Taste carries the highest numbers of points in Kitchen Stadium (this is food we are talking about, after all).

If you can bear to watch closely when I eat on Iron Chef America, you will see that I try to do it in a number of stages. First, I try and eat each of the components individually to see if they have been cooked correctly  to make sure vegetables are not mushy, proteins are not overcooked and sauces have not separated. Then I will try the dish as a whole, looking to see how well the ingredients go together. You can tell from that one bite if a dish has the perfect balance or if it is lacking seasoning, and you can tell immediately if one ingredient overpowers the rest.

For example, I am often critical of dishes topped with truffles. It is not that I don’t like truffles; I adore them. They are, however, a very powerful ingredient and need to be used in a particular way. While shaving them over the top of a plate before serving can look impressive, their taste and smell can often overpower an otherwise accomplished dish.

Judging any creative endeavor is always a subjective matter.
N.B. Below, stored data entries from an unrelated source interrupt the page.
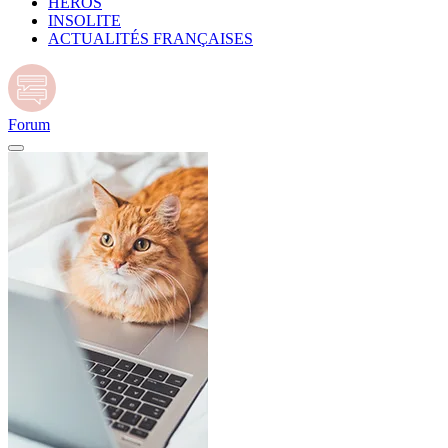
HÉROS
INSOLITE
ACTUALITÉS FRANÇAISES
Forum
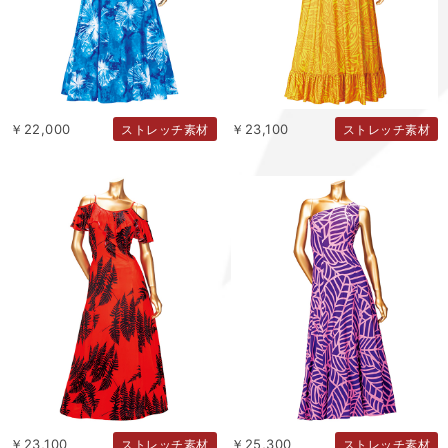
￥22,000
￥23,100
ストレッチ素材
ストレッチ素材
￥23,100
￥25,300
ストレッチ素材
ストレッチ素材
Judging in Kitchen Stadium is no different. We are human after all, and that is why there are always three of us to help balance out any of our individual prejudices. I do hope that this post will show you that as much as you may want to shout at your TV screen when you disagree with my opinion, there is at least some method to my madness.

At the very least, I hope it will explain why I often shove my nose into a hot plate of food.